Wanneer de elektronen in helium worden opgewekt, geven ze energie af aan neonatomen door botsingen die een populatie-inversie tussen de neonatomen creëren. De helium-neonlaser kan ook bij hoge frequenties stabiel functioneren. Het wordt gebruikt bij het uitlijnen van pijpleidingen, landmeten en in röntgenfoto's.

Argon, Krypton en Xenon-ionenlasers

Drie nobele gassen, argon, krypton en xenon, hebben gebruik laten zien in lasertoepassingen over tientallen laserfrequenties die ultraviolet tot infrarood omvatten. Je kunt deze drie gassen ook met elkaar mengen om specifieke frequenties en emissies te produceren. Deze gassen in hun ionische vormen laten hun elektronen opwinden door tegen elkaar te botsen totdat ze populatie-inversie bereiken.

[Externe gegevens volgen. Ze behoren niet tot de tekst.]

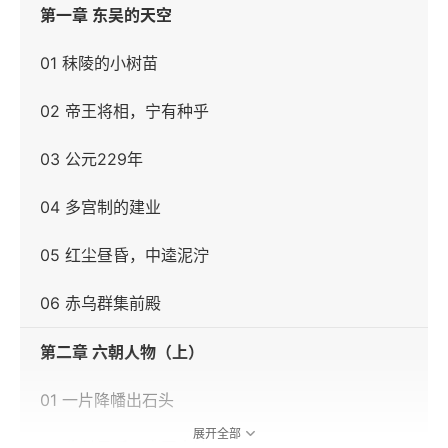
第一章 东吴的天空
01 秣陵的小树苗
02 帝王将相，宁有种乎
03 公元229年
04 多宫制的建业
05 红尘昼昏，中逵泥泞
06 赤乌群集前殿
第二章 六朝人物（上）
01 一片降幡出石头
展开全部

Veel ontwerpen van dit soort lasers laten je een bepaalde golflengte selecteren die de holte moet uitzenden om de gewenste frequenties te bereiken. Door het paar spiegels in de holte te manipuleren, kunt u ook afzonderlijke lichtfrequenties isoleren. Met de drie gassen, argon, krypton en xenon, kunt u kiezen uit vele combinaties van lichtfrequenties.

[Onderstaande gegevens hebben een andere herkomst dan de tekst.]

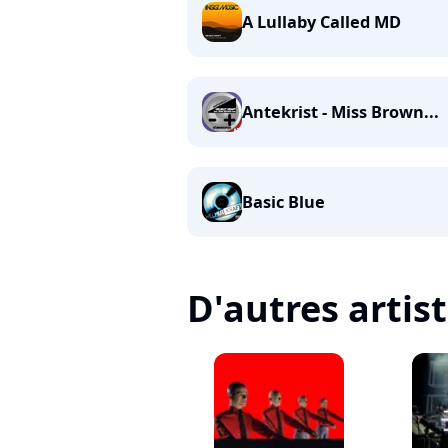
A Lullaby Called MD
Antekrist - Miss Brown...
Basic Blue
D'autres artis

Deze lasers produceren output die zeer stabiel zijn en niet veel warmte genereren. Deze lasers vertonen dezelfde chemische en fysische principes die in vuurtorens worden gebruikt, evenals felle, elektrische lampen zoals stroboscopen.

Kooldioxide Lasers

Koolstofdioxide lasers zijn de meest efficiënte en effectieve van lasers met continue golven. Ze werken met behulp van een elektrische stroom in een plasmabuis met koolstofdioxidegas. De elektronenbotsingen wekken deze gasmoleculen op die vervolgens energie afgeven. U kunt ook stikstof, helium, xenon, koolstofdioxide en water toevoegen om verschillende laserfrequenties te produceren.

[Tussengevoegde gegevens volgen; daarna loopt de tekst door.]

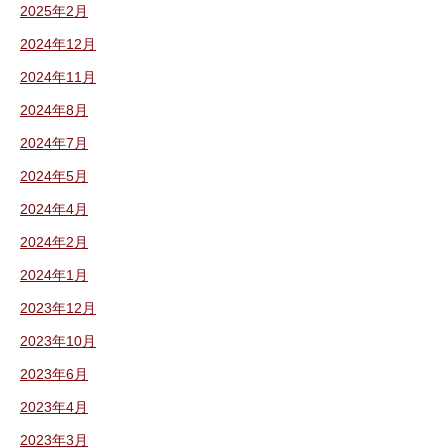
2025年2月
2024年12月
2024年11月
2024年8月
2024年7月
2024年5月
2024年4月
2024年2月
2024年1月
2023年12月
2023年10月
2023年6月
2023年4月
2023年3月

Als je kijkt naar de soorten laser die in verschillende gebieden kunnen worden gebruikt, kun je bepalen welke grote hoeveelheden stroom kunnen creëren, omdat ze een hoge efficiëntie hebben, zodat ze een aanzienlijk deel van de energie gebruiken die ze krijgen zonder veel te laten wordt verspild. Terwijl helium-neonlasers een efficiëntie van minder dan 0,1% hebben, is het percentage voor koolstofdioxide-lasers ongeveer 30 procent, 300 keer dat van helium-neonlasers. Desondanks hebben koolstofdioxide lasers een speciale coating nodig, in tegenstelling tot helium-neon lasers, om hun juiste frequenties te reflecteren of uit te zenden.

Excimer Lasers

Excimerlasers gebruiken ultraviolet (UV) licht dat, toen het voor het eerst werd uitgevonden in 1975, probeerde een gerichte laserstraal te creëren voor precisie in microchirurgie en industriële microlithografie. Hun naam komt van de term "geëxciteerde dimeer" waarin een dimeer het product is van gascombinaties die elektrisch worden geëxciteerd met een energieniveau-configuratie die specifieke lichtfrequenties creëert in het UV-bereik van het elektromagnetische spectrum.

Deze lasers gebruiken reactieve gassen zoals chloor en fluor naast hoeveelheden edelgassen argon, krypton en xenon. Artsen en onderzoekers onderzoeken nog steeds hun gebruik in chirurgische toepassingen, gezien hoe krachtig en effectief ze kunnen worden gebruikt voor lasertoepassingen voor oogchirurgie. Excimerlasers genereren geen warmte in het hoornvlies, maar hun energie kan intermoleculaire bindingen in hoornvliesweefsel breken in een proces dat "fotoablatieve ontleding" wordt genoemd zonder onnodige schade aan het oog te veroorzaken.